As we move across Period 4, moving from K to Cu, we observe the graph below which shows the trend of how atomic radius changes with an equal increase in proton and a corresponding increase in electron.
1. Decreasing size of atom across the period (general trend).
Like in every period we have observed. The general trend we observe is that there is a general decrease in the size of the atomic radius. This trend is similar to what we see in the red box.
To account for this trend, the basic idea is that the effect of the increased nuclear attraction due to the increase in number of protons is more significant than the effect of shielding due to the adding of electrons. Normally, across the period, we add electrons in the same shell and the shielding due to this addition is relatively insignificant.

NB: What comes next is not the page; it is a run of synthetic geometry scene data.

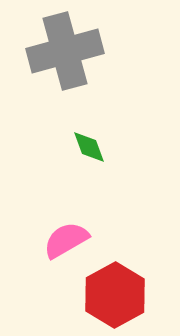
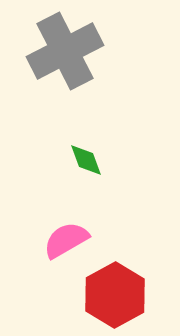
gray cross: rotated 12 degrees counterclockwise
green diamond: moved 3 px left, 13 px down
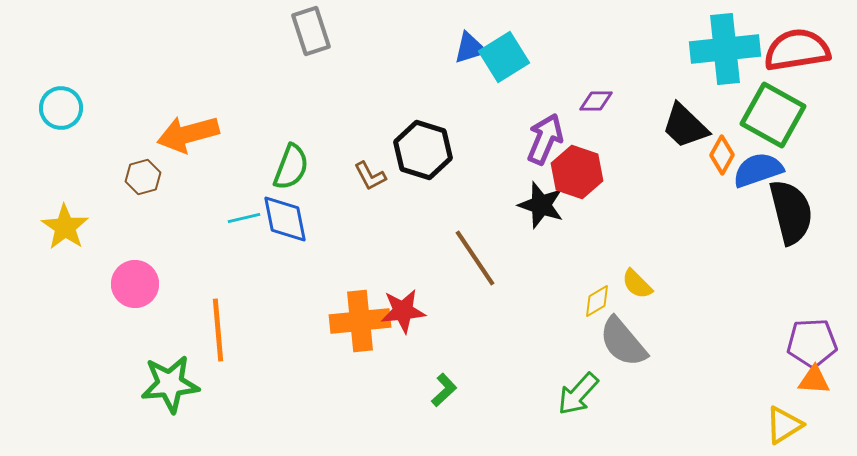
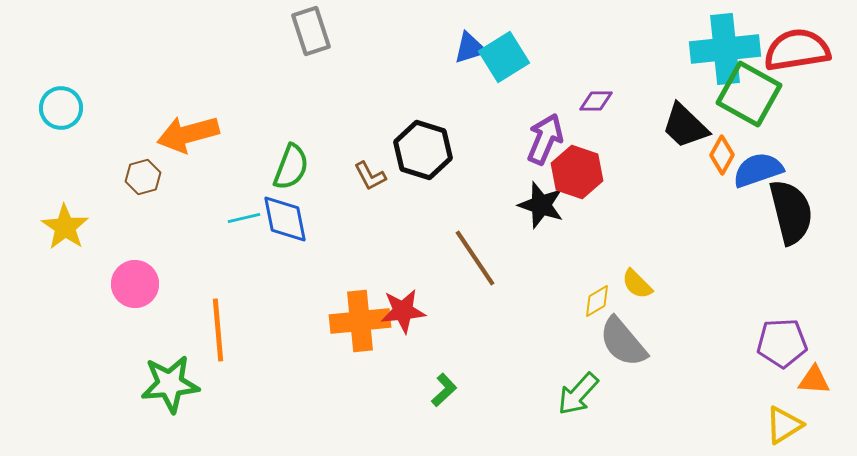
green square: moved 24 px left, 21 px up
purple pentagon: moved 30 px left
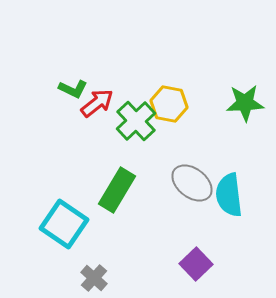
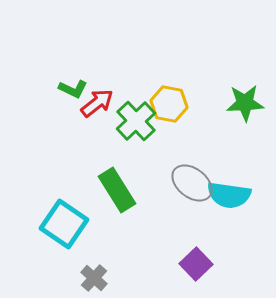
green rectangle: rotated 63 degrees counterclockwise
cyan semicircle: rotated 75 degrees counterclockwise
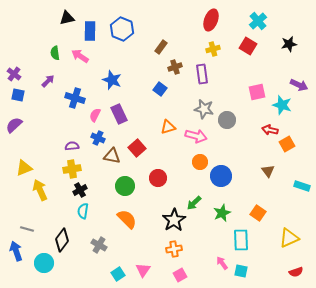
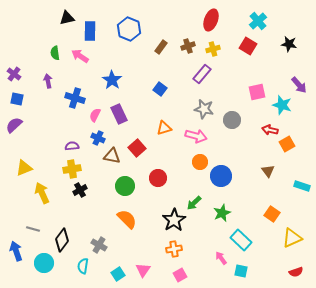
blue hexagon at (122, 29): moved 7 px right
black star at (289, 44): rotated 21 degrees clockwise
brown cross at (175, 67): moved 13 px right, 21 px up
purple rectangle at (202, 74): rotated 48 degrees clockwise
blue star at (112, 80): rotated 12 degrees clockwise
purple arrow at (48, 81): rotated 56 degrees counterclockwise
purple arrow at (299, 85): rotated 24 degrees clockwise
blue square at (18, 95): moved 1 px left, 4 px down
gray circle at (227, 120): moved 5 px right
orange triangle at (168, 127): moved 4 px left, 1 px down
yellow arrow at (40, 190): moved 2 px right, 3 px down
cyan semicircle at (83, 211): moved 55 px down
orange square at (258, 213): moved 14 px right, 1 px down
gray line at (27, 229): moved 6 px right
yellow triangle at (289, 238): moved 3 px right
cyan rectangle at (241, 240): rotated 45 degrees counterclockwise
pink arrow at (222, 263): moved 1 px left, 5 px up
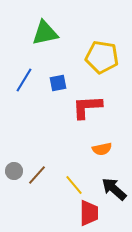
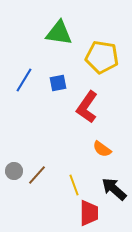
green triangle: moved 14 px right; rotated 20 degrees clockwise
red L-shape: rotated 52 degrees counterclockwise
orange semicircle: rotated 48 degrees clockwise
yellow line: rotated 20 degrees clockwise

Hence, the shielding of the outermost electrons (4s electrons) is due to the inner shell. However, in the case of the transition metals, it is the addition of an electron in the 3d subshell. Although, the 3d subshell is in the inner shell, it is relatively weak in shielding as compared to a quantum shell (which is what K and Ca experience). Therefore, it is not surprising that the transition metals are smaller than K or Ca.
2. Relatively constant atomic radius observed amongst transition metals.
From the diagram below, you can see that the 3d subshell is an inner shell which can shield the 4s electrons.
Hence, despite there is an increase number of protons which results in an increased nuclear attraction, the addition of an electron in a 3d subshell shields the 4s electrons better than when an electron is added to a subshell which is found in shell with the quantum number 4. This happens because the 3d electrons are in an inner shell.
Therefore, the effect of increasing nuclear charge will somewhat be neutralised by the increase in shielding effect due to the addition of an electron to the 3d subshell. This results in the effective nuclear charge to remain relatively constant as we move across the period. Therefore, the size of atoms to be approximately the same.
In addition, the gradual filling of the 3d subshell, improves its ability to shield the 4s electrons from the nucleus.
Moreover, this diagram which shows how the 3d subshell is formed. It actually forms an asymmetrical sphere that shields the 4s electrons. A quantum shell forms a more symmetrical sphere that shields the outer shell. Hence, this is why the 3d subshell remains relatively poor in shielding.
The application of the above explanation will also help to account the 1st ionisation energy trend across the entire period 4 as well as the trend seen for just the transition metals.